Shabana Mahmood, the shadow higher education minister, has said she is interested in exploring a "hybrid" funding system between tuition fees and a graduate tax as an alternative to current government policy.
In an interview with Times Higher Education during the Labour Party conference, held in Manchester from 30 September to 4 October, she discussed her party's current policy to lower the fee cap to £6,000, and whether the party could go further.
She said Labour's current model would see "highest earning graduates paying a little more; it envisages some element of over-payment by those graduates. It functions much more like a graduate-tax-type system."
She added of a possible future policy: "There's a lot of different ideas for that hybrid world between a straight fees system and a straight graduate-tax system, which I'm very interested in looking at."
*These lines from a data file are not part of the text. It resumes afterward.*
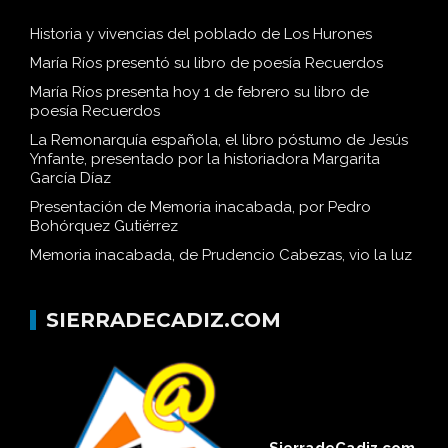
Historia y vivencias del poblado de Los Hurones
María Ríos presentó su libro de poesía Recuerdos
María Ríos presenta hoy 1 de febrero su libro de
poesía Recuerdos
La Remonarquía española, el libro póstumo de Jesús
Ynfante, presentado por la historiadora Margarita
García Díaz
Presentación de Memoria inacabada, por Pedro
Bohórquez Gutiérrez
Memoria inacabada, de Prudencio Cabezas, vio la luz
SIERRADECADIZ.COM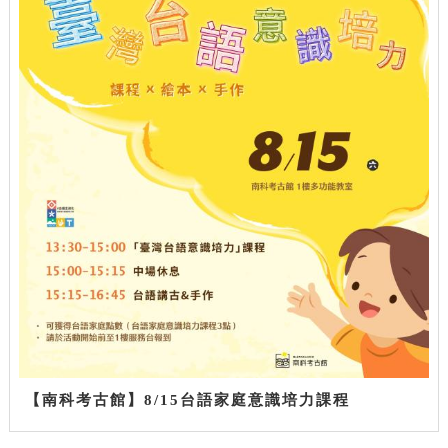
【南科考古館】8/15台語家庭意識培力課程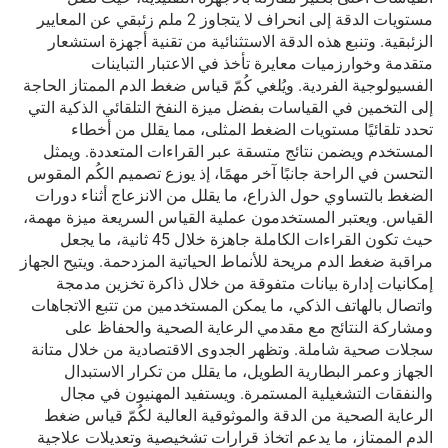
مستويات الدقة إلى انحراف لا يتجاوز 2 ملم زئبقي عن المعايير
الزئبقية. وتنبع هذه الدقة الاستثنائية من تقنية أجهزة استشعار
متقدمة وخوارزميات معايرة تأخذ في الاعتبار التباينات
الفسيولوجية الفردية. ويُلغي كُمّ قياس ضغط الدم الممتاز الحاجة
إلى التخمين في القياسات بفضل ميزة النفخ التلقائي الذكية التي
تحدد تلقائيًا مستويات الضغط المثلى، مما يقلل من أخطاء
المستخدم ويضمن نتائج متسقة عبر القراءات المتعددة. ويمثل
التحسن في الراحة جانبًا آخر مهمًا، إذ يوزع تصميم الكُم المقوس
الضغط بالتساوي حول الذراع، ما يقلل من الانزعاج أثناء دورات
القياس. ويعتبر المستخدمون عملية القياس السريعة ميزة مهمة،
حيث تكون القراءات الكاملة جاهزة خلال 45 ثانية، ما يجعل
مراقبة ضغط الدم مريحة للأنماط الحياتية المزدحمة. ويتيح الجهاز
إمكانيات إدارة بيانات متفوقة من خلال ذاكرة تخزين مدمجة
واتصال بالهاتف الذكي، ما يمكن المستخدمين من تتبع الاتجاهات
ومشاركة النتائج مع مقدمي الرعاية الصحية والحفاظ على
سجلات صحية شاملة. وتظهر الجدوى الاقتصادية من خلال متانة
الجهاز وعمر البطارية الطويل، ما يقلل من تكرار الاستبدال
والنفقات التشغيلية المستمرة. ويستفيد المهنيون في مجال
الرعاية الصحية من الدقة والموثوقية العالية لكُمّ قياس ضغط
الدم الممتاز، ما يدعم اتخاذ قرارات تشخيصية وتعديلات علاجية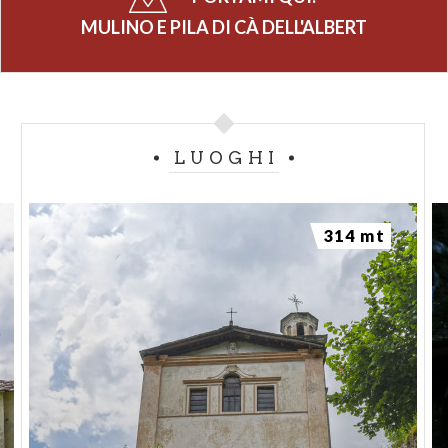
MULINO E PILA DI CÀ DELL'ALBERT
LUOGHI
314 mt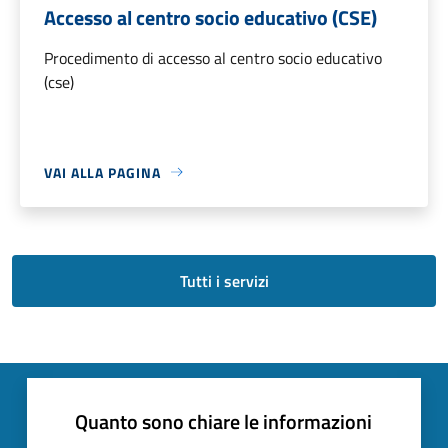
Accesso al centro socio educativo (CSE)
Procedimento di accesso al centro socio educativo
(cse)
VAI ALLA PAGINA
Tutti i servizi
Quanto sono chiare le informazioni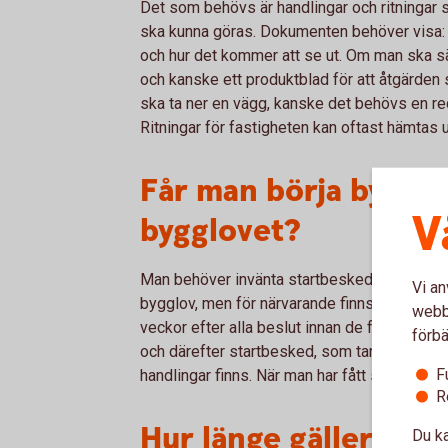
Det som behövs är handlingar och ritningar s
ska kunna göras. Dokumenten behöver visa: 
och hur det kommer att se ut. Om man ska sä
och kanske ett produktblad för att åtgärden 
ska ta ner en vägg, kanske det behövs en redo
Ritningar för fastigheten kan oftast hämtas 
Får man börja bygga 
V
bygglovet?
Man behöver invänta startbesked. I enklare ä
Vi an
bygglov, men för närvarande finns en svensk
webbp
veckor efter alla beslut innan de får verkstä
förbä
och därefter startbesked, som tar ungefär fyr
F
handlingar finns. När man har fått startbeske
R
Hur länge gäller byg
Du ka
Asked if she could envisage Labour spending more public money on higher education than its current proposal foresees, Ms Mahmood said: "I can't make any spending commitments, obviously. But our £6,000 proposal is revenue neutral.
"I'll have to make my pitch for higher education to both Eds [Miliband, the Labour leader, and Balls, the shadow chancellor] when we're looking at the manifesto.
"But my starting point is, firstly, restoring the sense of balance to the funding of higher education, sharing that burden more fairly between the student and the state."
She said of recent figures showing a 54,000 fall in the number of students accepting places for 2012: "I find it astonishing David Willetts [the universities and science minister] says these numbers are modest. That's not modest ... we've got a real problem when it comes to aspirations of young people and their entry into higher education, which he is just not focused on. He's complacent about [it]."
Ms Mahmood also said all private providers should be subject to the regulatory requirements in place for universities, otherwise there was potential for "long-term damage" to the whole sector. It was "not good enough" for the government to be "ducking" debate on the issue by shelving plans for an immediate higher education bill, she added.